In 1974, Whitlock won an Academy Award for his special visual effects work on Earthquake, and he won the same award the following year for The Hindenburg. Through-out his 50-year career, the unassuming Whitlock always referred to himself as a craftsman rather than an artist; he continually tried to demystify his work, stating that his craft was something that could be learned by anybody willing to make the effort.

Whitlock himself gave us the best capsule description of a matte shot in a 1974 Herald Examiner interview: "In simple terms, a matte shot is a need for an image that doesn’t exist. It doesn’t exist because either it’s too expensive to go shoot it, or it’s too expensive to manufacture by other means. What you do in effect is block out an area of a scene into which you put a painting. Now, my claim to fame is that I do that on the original negative instead of copying the film in order to do it, and I have all sorts of moving clouds and things that give it more life."

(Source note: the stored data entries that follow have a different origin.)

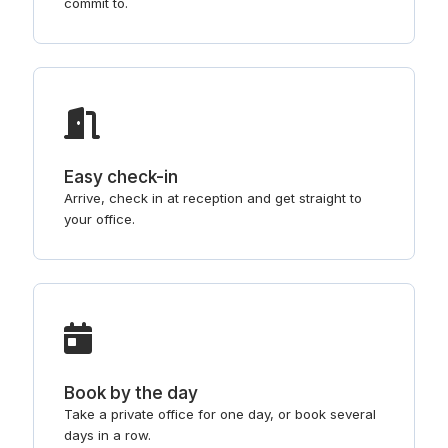
commit to.
Easy check-in
Arrive, check in at reception and get straight to
your office.
Book by the day
Take a private office for one day, or book several
days in a row.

Bill Taylor, who was Whitlock’s matte cameraman from 1974 to 1984, says, "What was emblematic of Al Whitlock was that the quality of the pictorial result was the most important thing. He devised very careful procedures that all but took the risk out of many of the shots done on original negative. He created very complex animations on original negative that would have been daunting even on dupe shots."

Syd Dutton, who was a painter assistant to Whitlock for many years, is Taylor’s partner at Illusion Arts, a Los Angeles company that produces special effects for motion pictures and television. "Al taught me everything I know," Dutton says. "He would always quote the painter Constable, who said, ’The sky is an organ of sentiment.’ I remember one beautiful landscape Al painted that was supposed to be a whole bunch of weeds, chaparral in California. When I looked at it up close, it looked like Persian writing just squiggles but when you stood back, it looked just like chaparral. Al always said, ’Paint is the effect of light, not the object itself.’"

One could easily mistake Whitlock’s paintings for the work of an accomplished salon artist, except for the fact that they were painted on glass or plastic. They were painted for the eye of the camera rather than that of the beholder, made to fit the live-action footage that had been previously captured on film. The genre in which he created most of his paintings was the landscape, and if you were to place him within a particular school, it could be that of Impressionism.

In a November 1974 article for AC about his effects work on Earthquake, Whitlock characterized his style as "very close to French Impressionism, strange as that may seem. It’s much more like that than like academic painting. If you look at one of these paintings very closely, you will note that it’s not that carefully painted. With frequently only five hours to do a complete painting, I don’t have the time to do a highly finished job, but I’ve found out through experience that this isn’t necessary in order to get the result."